I'm interested on seeing what others thoughts are on this.
I realise this is a pretty touchy subject area so please try to think critically and be rational before you reply. Topics like these seem to very quickly and easily spiral out of control.
I don't think gender roles are bad, but I do think that they shouldn't be enforced on children. They will always be there but its up to the person to decide what they want, not a 3rd party. That's just my 2 cents.

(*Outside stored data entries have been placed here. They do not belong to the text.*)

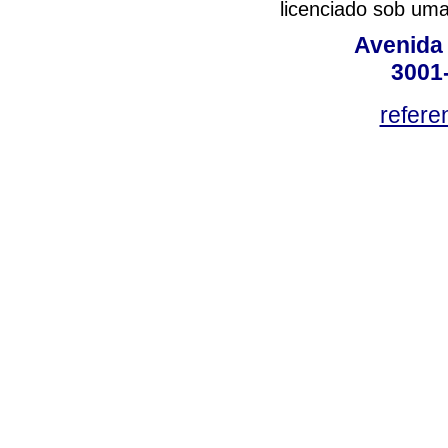
licenciado sob um
Avenida
3001
refere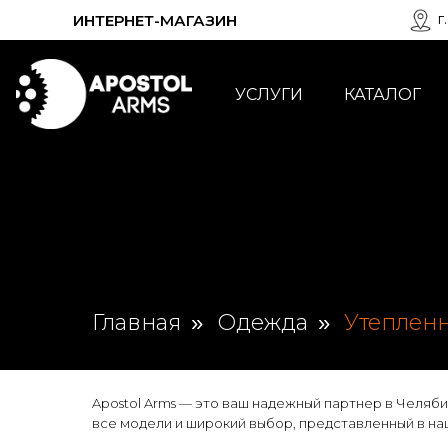
г
ИНТЕРНЕТ-МАГАЗИН
КАТАЛОГ
УСЛУГИ
Главная
Одежда
Утеплен
»
»
Apostol Arms — это ваш надежный партнер в Челяб
все модели и широкий выбор, представленный в на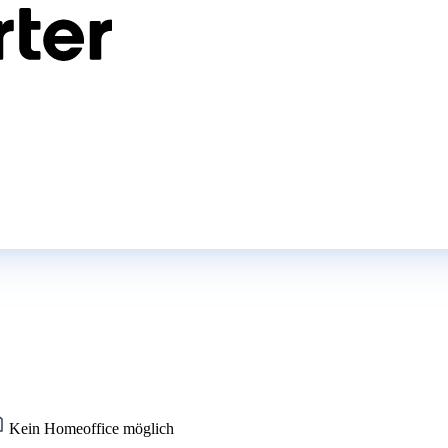
Kein Homeoffice möglich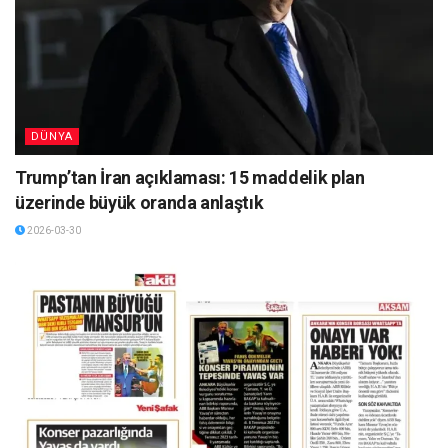
DÜNYA
Trump’tan İran açıklaması: 15 maddelik plan
üzerinde büyük oranda anlaştık
2026-03-30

I don't think anything is wrong with gender roles as long as it doesn't affect what a kid actually likes to do
if a girl was being raised with dolls and then she actually wanted to play with the boys then she should be able to
and if a boy wanted to play with dolls instead of with other boys then it's fine too
maybe gender roles are natural as we see it in animals too, but we shouldnt stop people from breaking those roles
How exactly do you raise a child to be straight? I don't understand what this means at all. Do you teach them how to have sex or is this some sort of stereotyping? Sexuality isn't exactly something I can see as being taught. I doubt telling them how its done at an early age is really going to affect their preferences. Your reasoning for raising children as straight doesn't make much sense either. The world has more than enough people to continue the species. If anything there may be too many people and there are plenty of orphaned children who need parents which is perfect for gay couples. Surrogates also get around this simple issue.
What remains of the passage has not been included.